Participants with pain and their SOs were asked to complete their surveys independently but within a 48 hour time period of each other. To evaluate the validity of combining data from those pairs who responded within the requested timeframe and those who did not, associations and correspondence between responses by SOs and participants with pain were compared separately by time frame compliance. Based on the results, a decision was made whether to combine data for subsequent analyses.

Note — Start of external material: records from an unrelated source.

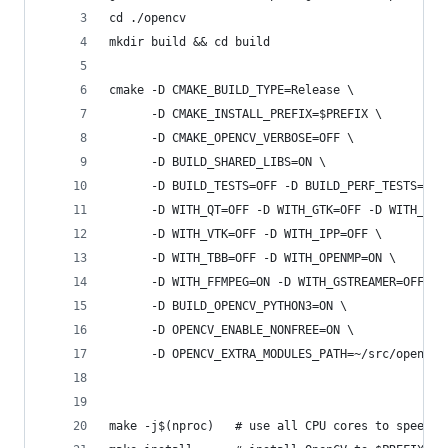
cd ./opencv
mkdir build && cd build
cmake -D CMAKE_BUILD_TYPE=Release \
      -D CMAKE_INSTALL_PREFIX=$PREFIX \
      -D CMAKE_OPENCV_VERBOSE=OFF \
      -D BUILD_SHARED_LIBS=ON \
      -D BUILD_TESTS=OFF -D BUILD_PERF_TESTS=OFF
      -D WITH_QT=OFF -D WITH_GTK=OFF -D WITH_OPE
      -D WITH_VTK=OFF -D WITH_IPP=OFF \
      -D WITH_TBB=OFF -D WITH_OPENMP=ON \
      -D WITH_FFMPEG=ON -D WITH_GSTREAMER=OFF \
      -D BUILD_OPENCV_PYTHON3=ON \
      -D OPENCV_ENABLE_NONFREE=ON \ 
      -D OPENCV_EXTRA_MODULES_PATH=~/src/opencv_
make -j$(nproc)   # use all CPU cores to speed u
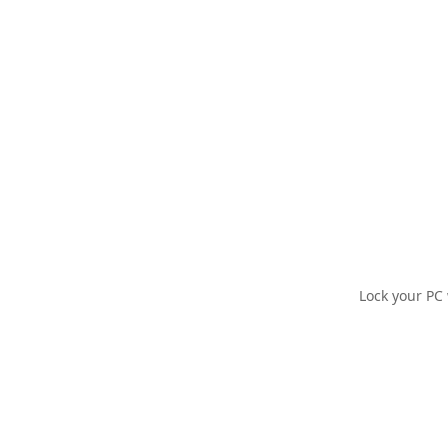
Lock your PC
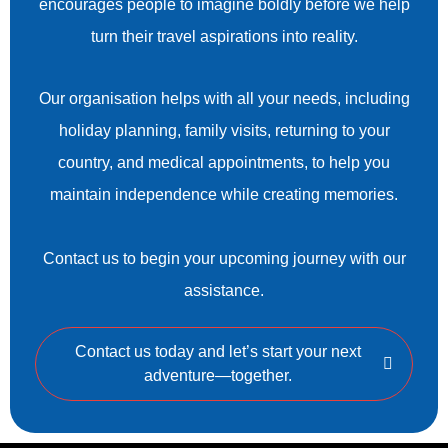
encourages people to imagine boldly before we help
turn their travel aspirations into reality.
Our organisation helps with all your needs, including
holiday planning, family visits, returning to your
country, and medical appointments, to help you
maintain independence while creating memories.
Contact us to begin your upcoming journey with our
assistance.
Contact us today and let’s start your next
adventure—together.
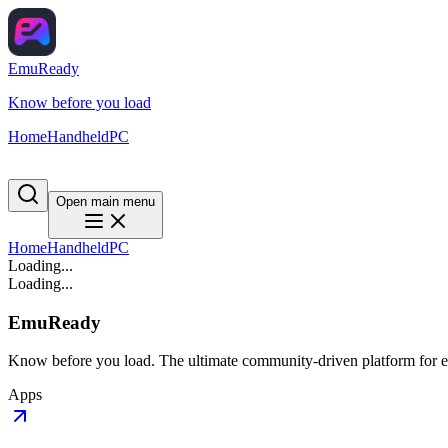
EmuReady
Know before you load
Home
Handheld
PC
Open main menu
Home
Handheld
PC
Loading...
Loading...
EmuReady
Know before you load. The ultimate community-driven platform for em
Apps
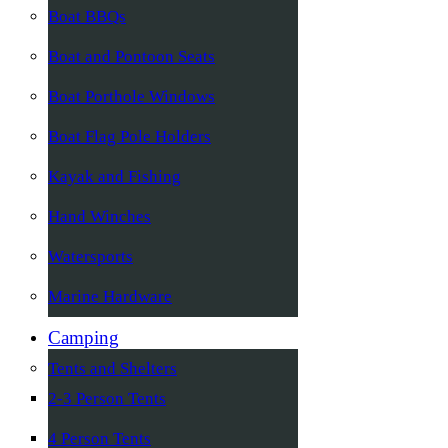
Boat BBQs
Boat and Pontoon Seats
Boat Porthole Windows
Boat Flag Pole Holders
Kayak and Fishing
Hand Winches
Watersports
Marine Hardware
Camping
Tents and Shelters
2-3 Person Tents
4 Person Tents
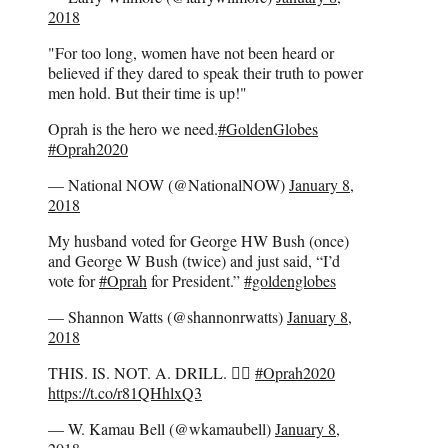
2018
"For too long, women have not been heard or
believed if they dared to speak their truth to power
men hold. But their time is up!"
Oprah is the hero we need.
#GoldenGlobes
#Oprah2020
— National NOW (@NationalNOW)
January 8,
2018
My husband voted for George HW Bush (once)
and George W Bush (twice) and just said, “I’d
vote for
#Oprah
for President.”
#goldenglobes
— Shannon Watts (@shannonrwatts)
January 8,
2018
THIS. IS. NOT. A. DRILL. 👇🏿
#Oprah2020
https://t.co/r81QHhlxQ3
— W. Kamau Bell (@wkamaubell)
January 8,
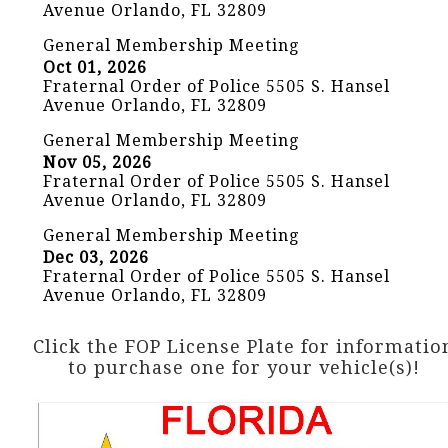
Avenue Orlando, FL 32809
General Membership Meeting
Oct 01, 2026
Fraternal Order of Police 5505 S. Hansel
Avenue Orlando, FL 32809
General Membership Meeting
Nov 05, 2026
Fraternal Order of Police 5505 S. Hansel
Avenue Orlando, FL 32809
General Membership Meeting
Dec 03, 2026
Fraternal Order of Police 5505 S. Hansel
Avenue Orlando, FL 32809
Click the FOP License Plate for informatio
to purchase one for your vehicle(s)!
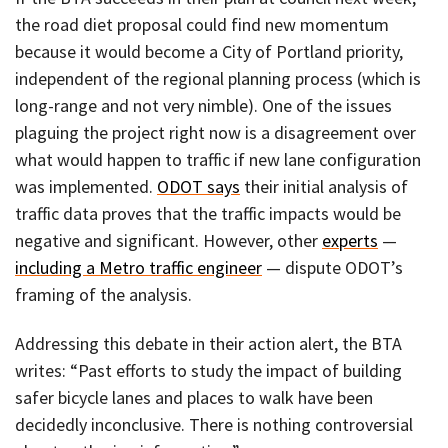
the road diet proposal could find new momentum
because it would become a City of Portland priority,
independent of the regional planning process (which is
long-range and not very nimble). One of the issues
plaguing the project right now is a disagreement over
what would happen to traffic if new lane configuration
was implemented.
ODOT says
their initial analysis of
traffic data proves that the traffic impacts would be
negative and significant. However, other
experts
—
including a Metro traffic engineer
— dispute ODOT’s
framing of the analysis.
Addressing this debate in their action alert, the BTA
writes: “Past efforts to study the impact of building
safer bicycle lanes and places to walk have been
decidedly inconclusive. There is nothing controversial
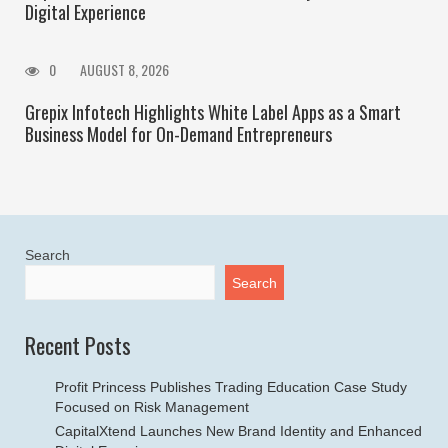
Digital Experience
0
AUGUST 8, 2026
Grepix Infotech Highlights White Label Apps as a Smart
Business Model for On-Demand Entrepreneurs
Search
Search
Recent Posts
Profit Princess Publishes Trading Education Case Study
Focused on Risk Management
CapitalXtend Launches New Brand Identity and Enhanced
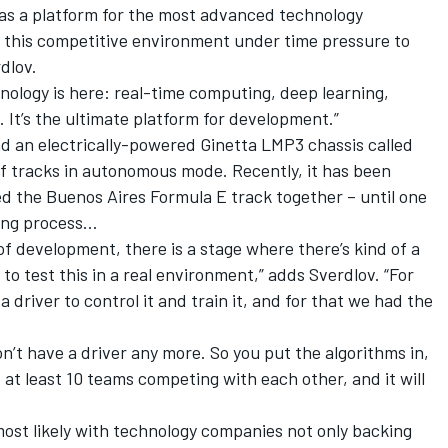
 as a platform for the most advanced technology
m this competitive environment under time pressure to
dlov.
ology is here: real-time computing, deep learning,
n. It’s the ultimate platform for development.”
nd an electrically-powered Ginetta LMP3 chassis called
 tracks in autonomous mode. Recently, it has been
ed the Buenos Aires Formula E track together – until one
ning process…
 of development, there is a stage where there’s kind of a
to test this in a real environment,” adds Sverdlov. “For
 driver to control it and train it, and for that we had the
n’t have a driver any more. So you put the algorithms in,
 at least 10 teams competing with each other, and it will
ost likely with technology companies not only backing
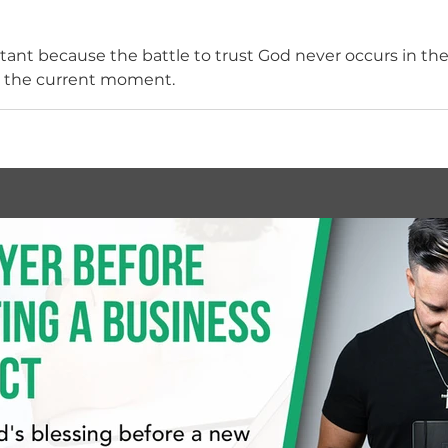
ant because the battle to trust God never occurs in the p
n the current moment.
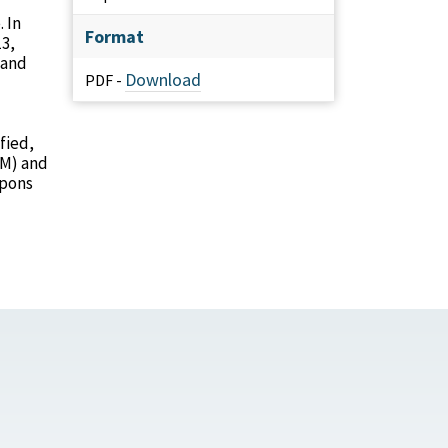
 In
Format
13,
 and
Download
PDF -
fied,
RM) and
apons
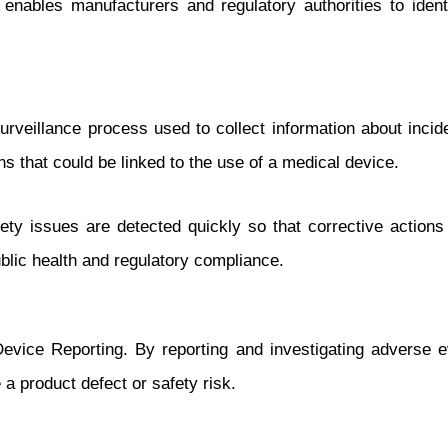
enables manufacturers and regulatory authorities to ident
rveillance process used to collect information about incid
hs that could be linked to the use of a medical device.
ety issues are detected quickly so that corrective actions
public health and regulatory compliance.
Device Reporting. By reporting and investigating adverse 
 a product defect or safety risk.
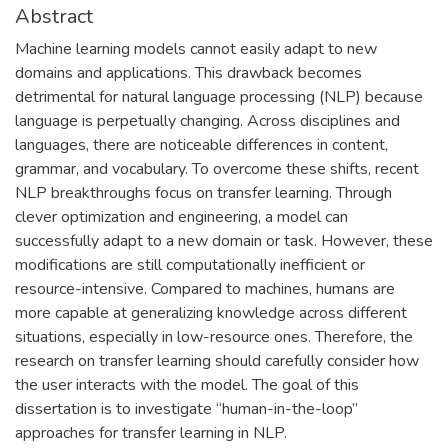
Abstract
Machine learning models cannot easily adapt to new
domains and applications. This drawback becomes
detrimental for natural language processing (NLP) because
language is perpetually changing. Across disciplines and
languages, there are noticeable differences in content,
grammar, and vocabulary. To overcome these shifts, recent
NLP breakthroughs focus on transfer learning. Through
clever optimization and engineering, a model can
successfully adapt to a new domain or task. However, these
modifications are still computationally inefficient or
resource-intensive. Compared to machines, humans are
more capable at generalizing knowledge across different
situations, especially in low-resource ones. Therefore, the
research on transfer learning should carefully consider how
the user interacts with the model. The goal of this
dissertation is to investigate “human-in-the-loop”
approaches for transfer learning in NLP.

If only one survey of a pair was received, reminder calls to the other member of the pair were completed immediately and 1–2 days after receipt of the first survey. If neither survey was returned, reminder calls were made (1–2 weeks and 2–3 weeks after surveys were sent). Participants with missing data were called or emailed up to three times to obtain missing responses. Participants with pain and SOs were paid $20 each for participation in the survey study. Sample A is the only study that included SOs

Sample B: Score Linking Study

The purpose of the Score Linking Study was to create a mathematical bridge between PaB-SR scores and PROMIS T-score metric. Because the PROMIS items have a different response scale than the PaB-SR items, it was necessary to collect additional data to link PaB-SR items to the PROMIS metric. Sample B served this purpose and consisted, predominantly, of a random sample of individuals with pain who had completed the study with a paired SO (Sample A). In addition, persons who had already participated in a videotaped pain behavior protocol (Sample C; described below).

Measures

A brief survey was constructed that included the final set of 20 items that eventually constituted the PaB-SR. At the time this sample was recruited, 25 items had been dropped from consideration based on results of psychometric analyses and content review. (Note: Eventually, an additional item was dropped leaving 20 items included in the PaB-SR). Of the 21 items included in the survey, 14 were new items written by the PaB-SR team. Seven had the same item stem as a PROMIS Pain Behavior item, but had different response categories. The survey included the 14 new items with the 5-point PaB-SR response scale along with the seven PROMIS items on a six-point response scale. These data were used to anchor the PaB-SR item parameter estimates to the PROMIS published parameter estimates as described in the analytic methods.

Procedures

Individuals who expressed interest in the study and reported having pain were mailed paper surveys and asked to return them using a provided, self-addressed, posted envelope. Participants were paid $25 for completing the survey.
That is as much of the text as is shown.